وجزء غضبي فضيلته الحدة

“Another aspect is anger, of whose virtue is keenness.” – Ibn al-Jawzi.

For “al-hiddah”, we see the meanings of keenness, sharpness, but also of fury and irascibility.

ورذيلته الجُبن

“And its depraved attribute is cowardice.” – Ibn al-Jawzi.

وجزء شهواني فضيلته العفة

“And to that part which is lustful, its virtue is chastity.” – Ibn al-Jawzi.

ورذيلته إطلاق الهوى

“And its depraved attribute is unbridled passion.” – Ibn al-Jawzi.

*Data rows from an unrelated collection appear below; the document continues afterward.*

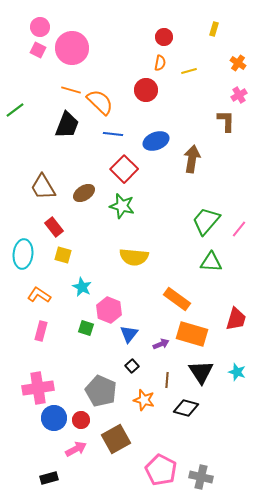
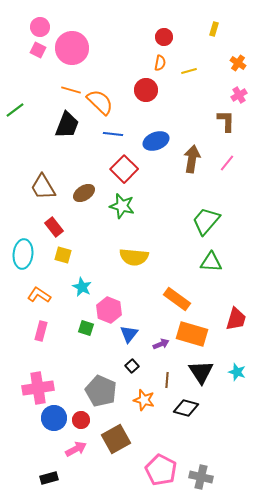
pink line at (239, 229): moved 12 px left, 66 px up
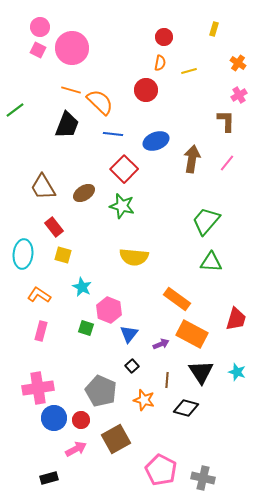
orange rectangle at (192, 334): rotated 12 degrees clockwise
gray cross at (201, 477): moved 2 px right, 1 px down
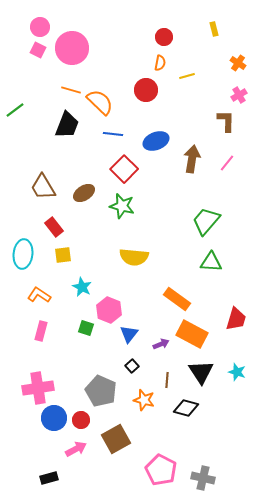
yellow rectangle at (214, 29): rotated 32 degrees counterclockwise
yellow line at (189, 71): moved 2 px left, 5 px down
yellow square at (63, 255): rotated 24 degrees counterclockwise
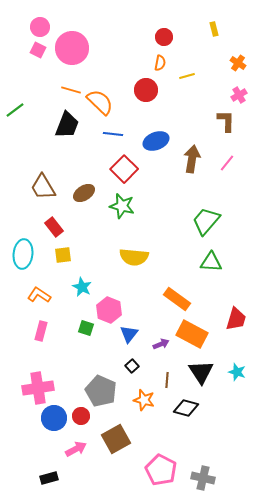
red circle at (81, 420): moved 4 px up
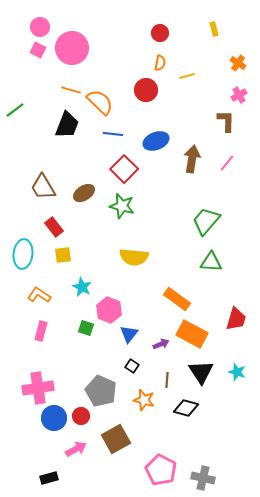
red circle at (164, 37): moved 4 px left, 4 px up
black square at (132, 366): rotated 16 degrees counterclockwise
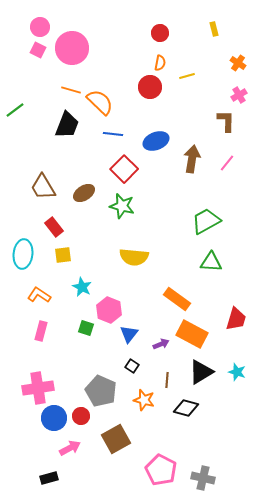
red circle at (146, 90): moved 4 px right, 3 px up
green trapezoid at (206, 221): rotated 20 degrees clockwise
black triangle at (201, 372): rotated 32 degrees clockwise
pink arrow at (76, 449): moved 6 px left, 1 px up
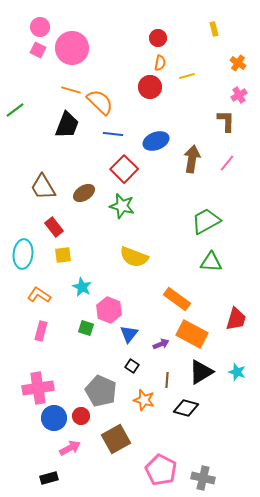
red circle at (160, 33): moved 2 px left, 5 px down
yellow semicircle at (134, 257): rotated 16 degrees clockwise
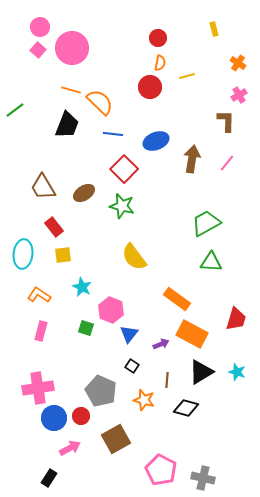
pink square at (38, 50): rotated 14 degrees clockwise
green trapezoid at (206, 221): moved 2 px down
yellow semicircle at (134, 257): rotated 32 degrees clockwise
pink hexagon at (109, 310): moved 2 px right
black rectangle at (49, 478): rotated 42 degrees counterclockwise
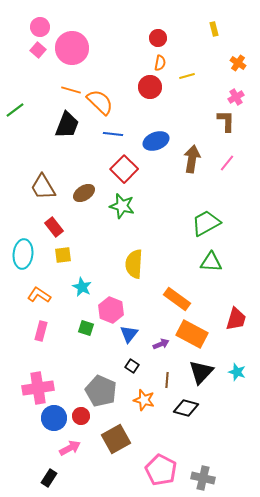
pink cross at (239, 95): moved 3 px left, 2 px down
yellow semicircle at (134, 257): moved 7 px down; rotated 40 degrees clockwise
black triangle at (201, 372): rotated 16 degrees counterclockwise
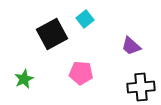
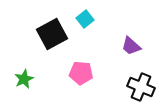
black cross: rotated 28 degrees clockwise
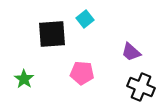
black square: rotated 24 degrees clockwise
purple trapezoid: moved 6 px down
pink pentagon: moved 1 px right
green star: rotated 12 degrees counterclockwise
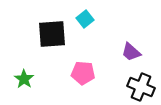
pink pentagon: moved 1 px right
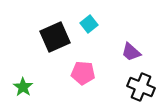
cyan square: moved 4 px right, 5 px down
black square: moved 3 px right, 3 px down; rotated 20 degrees counterclockwise
green star: moved 1 px left, 8 px down
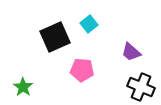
pink pentagon: moved 1 px left, 3 px up
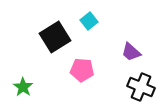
cyan square: moved 3 px up
black square: rotated 8 degrees counterclockwise
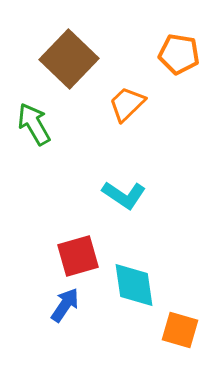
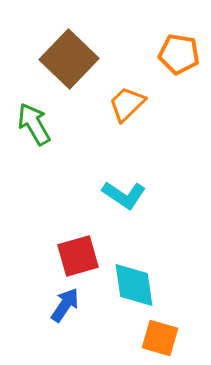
orange square: moved 20 px left, 8 px down
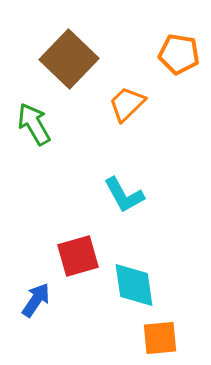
cyan L-shape: rotated 27 degrees clockwise
blue arrow: moved 29 px left, 5 px up
orange square: rotated 21 degrees counterclockwise
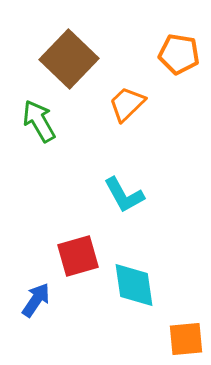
green arrow: moved 5 px right, 3 px up
orange square: moved 26 px right, 1 px down
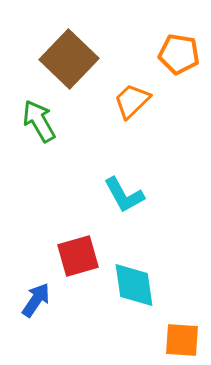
orange trapezoid: moved 5 px right, 3 px up
orange square: moved 4 px left, 1 px down; rotated 9 degrees clockwise
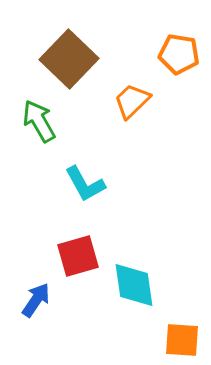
cyan L-shape: moved 39 px left, 11 px up
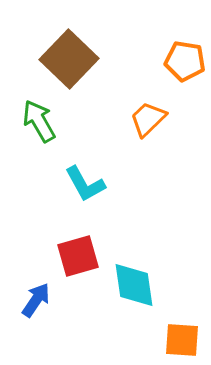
orange pentagon: moved 6 px right, 7 px down
orange trapezoid: moved 16 px right, 18 px down
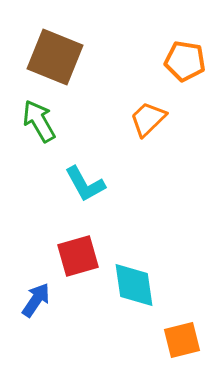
brown square: moved 14 px left, 2 px up; rotated 22 degrees counterclockwise
orange square: rotated 18 degrees counterclockwise
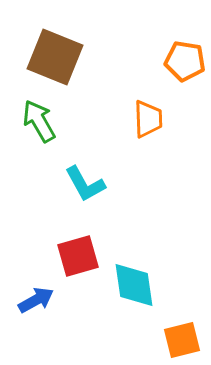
orange trapezoid: rotated 132 degrees clockwise
blue arrow: rotated 27 degrees clockwise
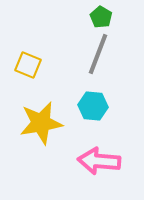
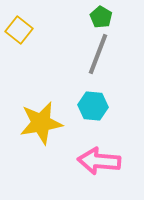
yellow square: moved 9 px left, 35 px up; rotated 16 degrees clockwise
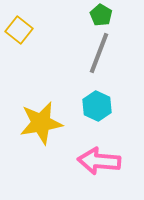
green pentagon: moved 2 px up
gray line: moved 1 px right, 1 px up
cyan hexagon: moved 4 px right; rotated 20 degrees clockwise
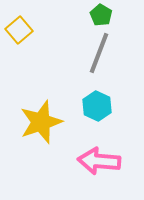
yellow square: rotated 12 degrees clockwise
yellow star: moved 1 px up; rotated 9 degrees counterclockwise
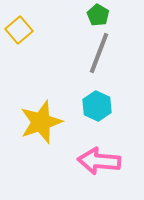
green pentagon: moved 3 px left
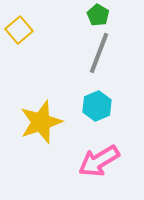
cyan hexagon: rotated 12 degrees clockwise
pink arrow: rotated 36 degrees counterclockwise
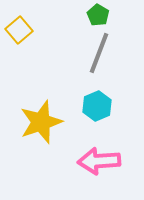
pink arrow: rotated 27 degrees clockwise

فالصبر عن الرذائل فضيلة للنفس, بها يحتمل الإنسان الخير والشر

“And its depraved attribute is unbridled passion.” – Ibn al-Jawzi.

A note on “sabr”:

Sabr is commonly translated as “patience.” And while it certainly includes that component, the verb sa-ba-ra encompasses much more than that. Like many verbs, its meaning is reflective of its circumstance: To tie, to fetter, to shackle; to put up with. It also conveys the meaning to withstand something which you have no power to remove. In the Muslim context, it also means to show and express praise (hamd) and gratitude (shukr) in trials and adversity.

وَإِذْ قُلْتُمْ يَا مُوسَىٰ لَنْ نَصْبِرَ عَلَىٰ طَعَامٍ وَاحِدٍ فَادْعُ لَنَا رَبَّكَ يُخْرِجْ لَنَا مِمَّا تُنْبِتُ الْأَرْضُ مِنْ بَقْلِهَا

“And when you said, ‘Moses, we will not be tied down to just one kind of food so ask your Lord to supply to us some of what the earth produces – its green vegetables’…” – Qur’an, 2: 61.

أُولَٰئِكَ الَّذِينَ اشْتَرَوُا الضَّلَالَةَ بِالْهُدَىٰ وَالْعَذَابَ بِالْمَغْفِرَةِ ۚ فَمَا أَصْبَرَهُمْ عَلَى النَّارِ

“Those are the ones who have sold guidance for misguidance and forgiveness for punishment. How steadfastly they will endure (or shackled to) the Fire!” – Qur’an, 2: 175.

وَلَمَّا بَرَزُوا لِجَالُوتَ وَجُنُودِهِ قَالُوا رَبَّنَا أَفْرِغْ عَلَيْنَا صَبْرًا وَثَبِّتْ أَقْدَامَنَا وَانْصُرْنَا عَلَى الْقَوْمِ الْكَافِرِينَ

“When they came out against Saul and his troops, they said, ‘Our Lord, pour down steadfastness upon us, and make our feet firm, and help us against this kafir people’.” – Qur’an, 2: 250.

This last verse shows that sabr is something real and not simply an abstract notion, as God is asked to “pour” steadfastsness on to them.

A note on “habituation”:

  • Habit – the habits we have and the habits we’d like to form.
  • What affects the formation of our habits, in both positive and negative ways? What about the impact of technology?
  • “We become habituated to what we have and eventually not so interested, and soon dissatisfied, once again.” Bruno Cayoun, Mindfulness-Integrated CBT.
  • Piety can be habituated. Sin can be habituated as well.

Other Readings

  • The Willpower Instinct by Kelly McGonigal.
  • The Shallows by Nicholas Carr.
  • Mindfulness-Integrated CBT (Cognitive Behavioral Therapy) by Bruno Cayoun.